His first broadcasting job was at KTVO in Ottumwa, Iowa, where he was a weatherman, copywriter and the station's art director. After a year at the station, Jackson joined the Army and was assigned to the Armed Forces Network in Hollywood. It was there that he created his first puppets.

His earliest appearance in children's television was in 1960 when he hosted a program in Fort Wayne, Indiana, called the Popeye and Little Rascals Club; this was broadcast for two years. The show was such a success that he moved on to Indianapolis for another three years with the Mickey Mouse Club on WLWI (now WTHR), later renamed The Bill Jackson Show, where he created his most enduring character, Dirty Dragon, based on a friend in Indianapolis. Jackson said "Cartoon Town" was based on the small town he grew up in and some of his puppet characters were based on some of his Unionville neighbors, and that the character "Weird" was based on a Chicago friend.

His work attracted the attention of WBBM-TV in Chicago, which gave him a program in 1965, known variously as Clown Alley (weekday version) or Here Comes Freckles (Sunday morning version). Unfortunately, in spite of wide critical praise, the show drew poor ratings, largely because it was broadcast early in the morning, and was cancelled after two seasons. Jackson played the title character, Freckles the Clown; although many of the puppet characters continued to appear on later series, Jackson usually played himself (or "B.J.", as his puppet co-stars called him) throughout the remainder of his career.

Chicago
Jackson's work did not go unnoticed, however, and he was hired by another Chicago station, the then-independent WFLD, which was looking for a show to go opposite WGN-TV's highly popular Garfield Goose and Friends. Jackson, a gifted artist, comedian and puppeteer, responded in 1968 with a program initially called Cartoon Town, but later renamed The BJ and Dirty Dragon Show. It was here that Jackson, playing the mayor of the cartoon town, reached great heights with characters such as Dirty Dragon, "Weird" and "Wally Goodscout", "Mother Plumtree", the "Old Professor", and a town monument called "Blob" which was made of clay and could, with Jackson's help, assume any form. Jackson wrote and produced the show, performed all of the puppet characters' voices, and built and designed the sets and puppets. The show featured a variety of cartoons, including Underdog, Popeye (the early 1960s made-for-TV King Features version), "Out of the Inkwell" (the made-for-TV version produced by Hal Seeger) and George of the Jungle. The show was broadcast for five years on WFLD, but ended after the station's owner, Field Communications, sold an interest to Kaiser Broadcasting, and Kaiser streamlined local productions on its group of stations. The final WFLD episode (#1311) was broadcast July 27, 1973; one month later, The BJ & Dirty Dragon Show (now set in "Carefree Corners") began a one-year run on WGN.

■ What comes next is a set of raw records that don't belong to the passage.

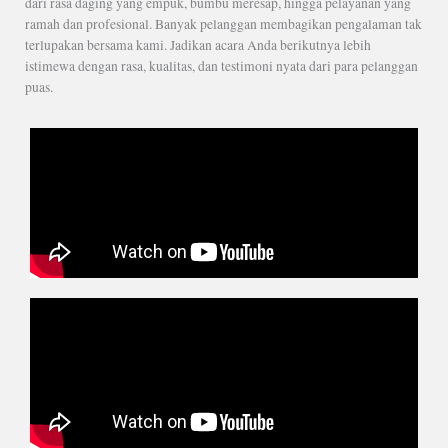
dari rasa daging yang empuk, bumbu meresap, hingga pelayanan yang
ramah dan profesional. Banyak pelanggan membagikan pengalaman tak
terlupakan bersama kami. Jadikan acara Anda berikutnya lebih
istimewa dengan rasa, kualitas, dan testimoni nyata dari para pelanggan
puas.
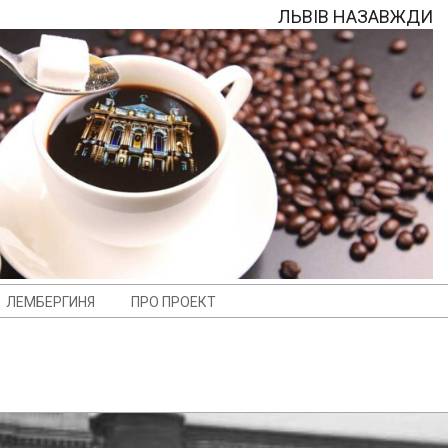
ЛЬВІВ НАЗАВЖДИ
ЛЕМБЕРГИНЯ
ПРО ПРОЕКТ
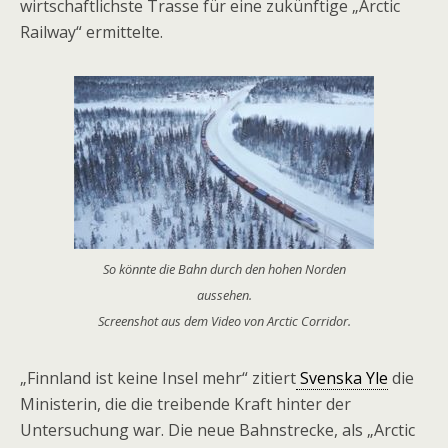
wirtschaftlichste Trasse für eine zukünftige „Arctic
Railway“ ermittelte.
So könnte die Bahn durch den hohen Norden
aussehen.
Screenshot aus dem Video von Arctic Corridor.
„Finnland ist keine Insel mehr“ zitiert
Svenska Yle
die
Ministerin, die die treibende Kraft hinter der
Untersuchung war. Die neue Bahnstrecke, als „Arctic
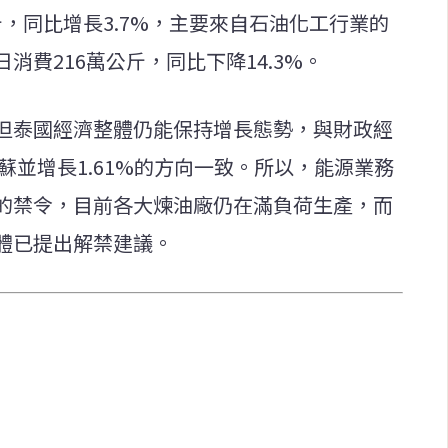
斤，同比增長3.7%，主要來自石油化工行業的
費216萬公斤，同比下降14.3%。
但泰國經濟整體仍能保持增長態勢，與財政經
蘇並增長1.61%的方向一致。所以，能源業務
的禁令，目前各大煉油廠仍在滿負荷生產，而
體已提出解禁建議。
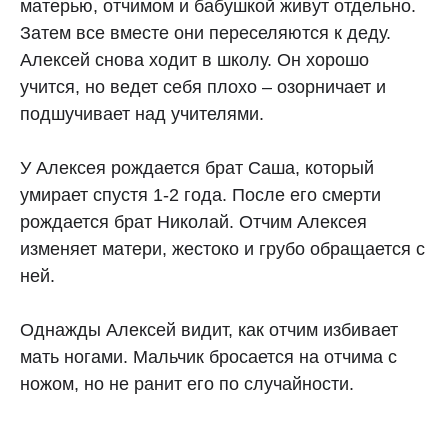
матерью, отчимом и бабушкой живут отдельно.
Затем все вместе они переселяются к деду.
Алексей снова ходит в школу. Он хорошо
учится, но ведет себя плохо – озорничает и
подшучивает над учителями.
У Алексея рождается брат Саша, который
умирает спустя 1-2 года. После его смерти
рождается брат Николай. Отчим Алексея
изменяет матери, жестоко и грубо обращается с
ней.
Однажды Алексей видит, как отчим избивает
мать ногами. Мальчик бросается на отчима с
ножом, но не ранит его по случайности.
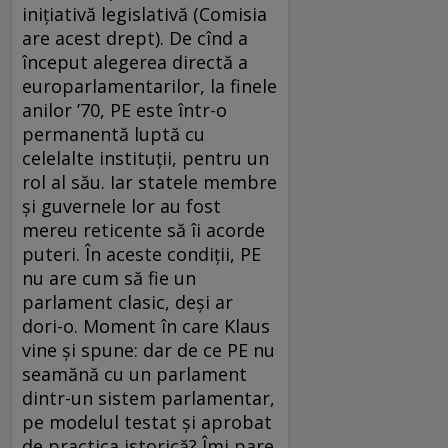
iniţiativă legislativă (Comisia
are acest drept). De cînd a
început alegerea directă a
europarlamentarilor, la finele
anilor ’70, PE este într-o
permanentă luptă cu
celelalte instituţii, pentru un
rol al său. Iar statele membre
şi guvernele lor au fost
mereu reticente să îi acorde
puteri. În aceste condiţii, PE
nu are cum să fie un
parlament clasic, deşi ar
dori-o. Moment în care Klaus
vine şi spune: dar de ce PE nu
seamănă cu un parlament
dintr-un sistem parlamentar,
pe modelul testat şi aprobat
de practica istorică? Îmi pare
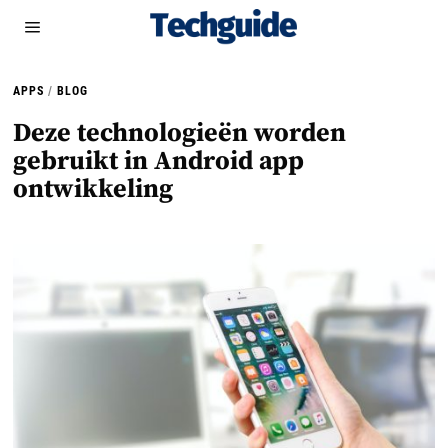
APPS
/
BLOG
Deze technologieën worden
gebruikt in Android app
ontwikkeling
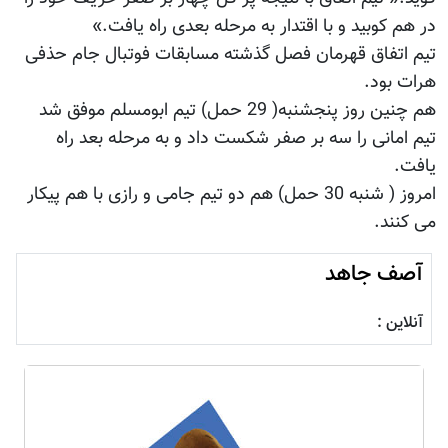
در هم کوبید و با اقتدار به مرحله بعدی راه یافت.»
تیم اتفاق قهرمان فصل گذشته مسابقات فوتبال جام حذفی
هرات بود.
هم چنین روز پنجشنبه( 29 حمل) تیم ابومسلم موفق شد
تیم امانی را سه بر صفر شکست داد و به مرحله بعد راه
یافت.
امروز ( شنبه 30 حمل) هم دو تیم جامی و رازی با هم پیکار
می کنند.
آصف جاهد
آنلاین :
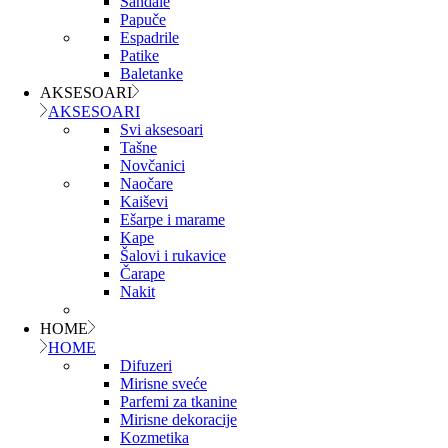
Sandale
Papuče
Espadrile
Patike
Baletanke
AKSESOARI
AKSESOARI
Svi aksesoari
Tašne
Novčanici
Naočare
Kaiševi
Ešarpe i marame
Kape
Šalovi i rukavice
Čarape
Nakit
HOME
HOME
Difuzeri
Mirisne sveće
Parfemi za tkanine
Mirisne dekoracije
Kozmetika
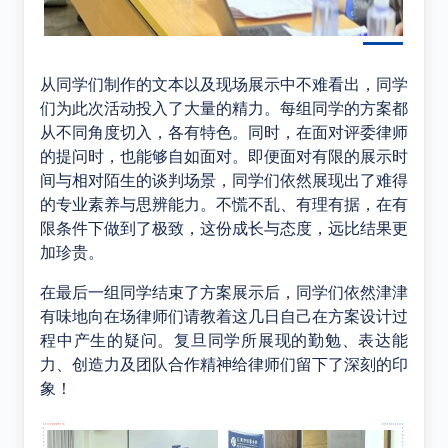
从同学们制作的文本以及现场展示中不难看出，同学
们为此次活动投入了大量的精力。每组同学的方案都
从不同角度切入，各有特色。同时，在面对评委律师
的提问时，也能够自如面对。即便面对有限的展示时
间与相对陌生的谈判场景，同学们依然展现出了难得
的专业素养与思辨能力。不慌不乱、有理有据，在有
限条件下做到了极致，这份成长与态度，远比结果更
加珍贵。
在最后一组同学结束了方案展示后，同学们依然津津
有味地向在场律师们请教着这几日自己在方案设计过
程中产生的疑问。复旦同学所展现的勤勉、表达能
力、创造力及团队合作精神给律师们留下了深刻的印
象！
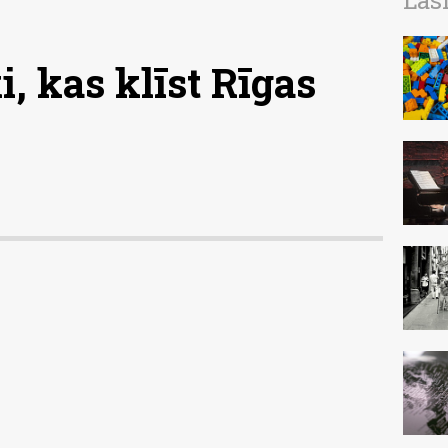
Las
, kas klīst Rīgas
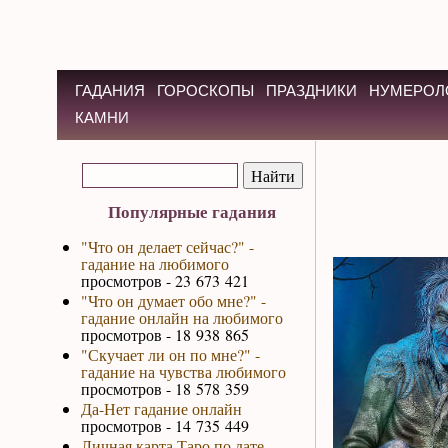
ГАДАНИЯ
ГОРОСКОПЫ
ПРАЗДНИКИ
НУМЕРОЛ
КАМНИ
Популярные гадания
"Что он делает сейчас?" -
гадание на любимого
просмотров - 23 673 421
"Что он думает обо мне?" -
гадание онлайн на любимого
просмотров - 18 938 865
"Скучает ли он по мне?" -
гадание на чувства любимого
просмотров - 18 578 359
Да-Нет гадание онлайн
просмотров - 14 735 449
Личная карта Таро по дате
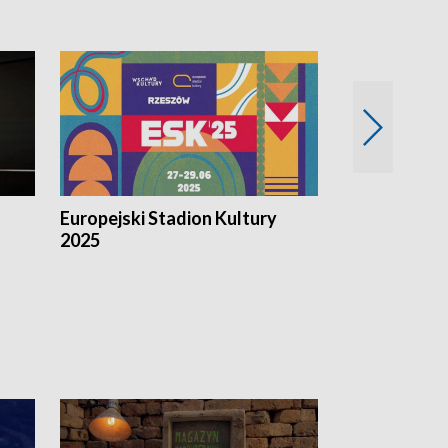
Europejski Stadion Kultury
Magazyn Kul
2025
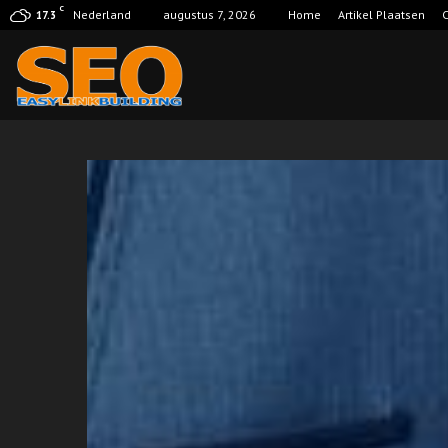
C
Nederland
augustus 7, 2026
Home
Artikel Plaatsen
C
17.3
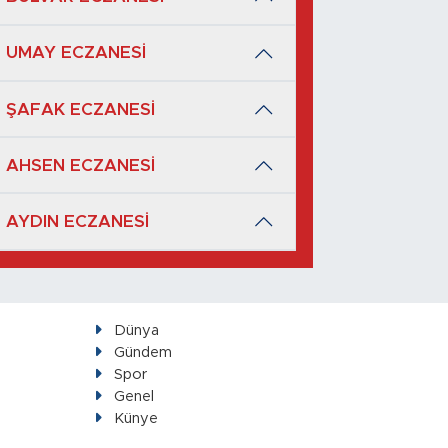
UMAY ECZANESİ
ŞAFAK ECZANESİ
AHSEN ECZANESİ
AYDIN ECZANESİ
Dünya
Gündem
Spor
Genel
Künye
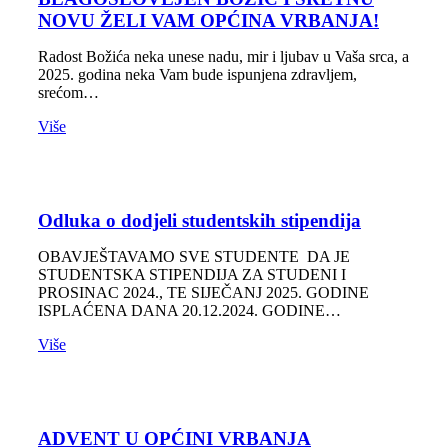
NOVU ŽELI VAM OPĆINA VRBANJA!
Radost Božića neka unese nadu, mir i ljubav u Vaša srca, a
2025. godina neka Vam bude ispunjena zdravljem,
srećom…
Više
Odluka o dodjeli studentskih stipendija
OBAVJEŠTAVAMO SVE STUDENTE DA JE
STUDENTSKA STIPENDIJA ZA STUDENI I
PROSINAC 2024., TE SIJEČANJ 2025. GODINE
ISPLAĆENA DANA 20.12.2024. GODINE…
Više
ADVENT U OPĆINI VRBANJA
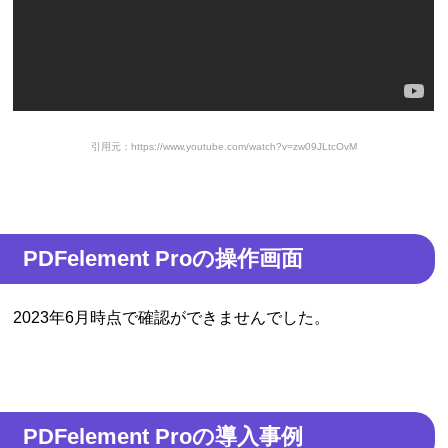
引用元：https://www.youtube.com/watch?v=zw09JLtcOvM
PDFelement Proの操作画面
2023年6月時点で確認ができませんでした。
PDFelement Proの導入事例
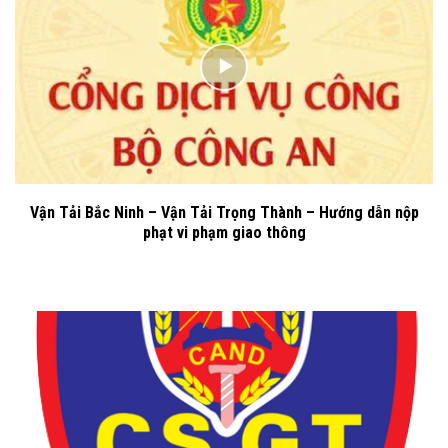
Vận Tải Bắc Ninh – Vận Tải Trọng Thành – Hướng dẫn nộp
phạt vi phạm giao thông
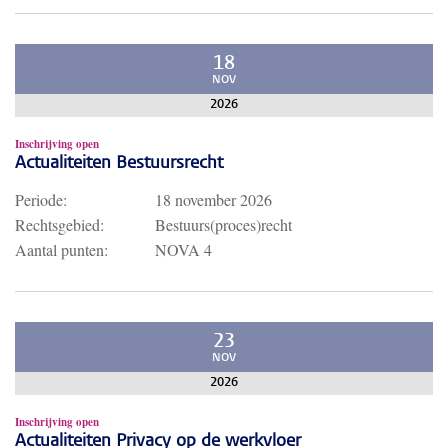
18
NOV
2026
Inschrijving open
Actualiteiten Bestuursrecht
Periode:
18 november 2026
Rechtsgebied:
Bestuurs(proces)recht
Aantal punten:
NOVA 4
23
NOV
2026
Inschrijving open
Actualiteiten Privacy op de werkvloer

Meanwhile, Jackson began commuting between Chicago and New York, where he produced and hosted another local show, BJ's Bunch, featuring many of the same characters. By the fall of 1974, WGN cancelled The BJ & Dirty Dragon Show, after which Jackson produced a one-shot holiday special, A Gift For Granny, which aired on WMAQ-TV, Chicago's NBC affiliate.

Later career
Jackson and his puppets next appeared in the educationally themed program Gigglesnort Hotel in 1975, which brought most of the old Cartoon Town characters back, plus a few new creations. Produced and broadcast by WLS-TV, Chicago's ABC affiliate, the show was very popular with critics, though less so with the public, and ran for three seasons. Jackson said his influence for the show was Fawlty Towers. He made a final program called Firehouse Follies using the characters in 1979–1980, then left television to teach at California Institute of the Arts for the School of Film/Video for 12 years, retiring in 1990.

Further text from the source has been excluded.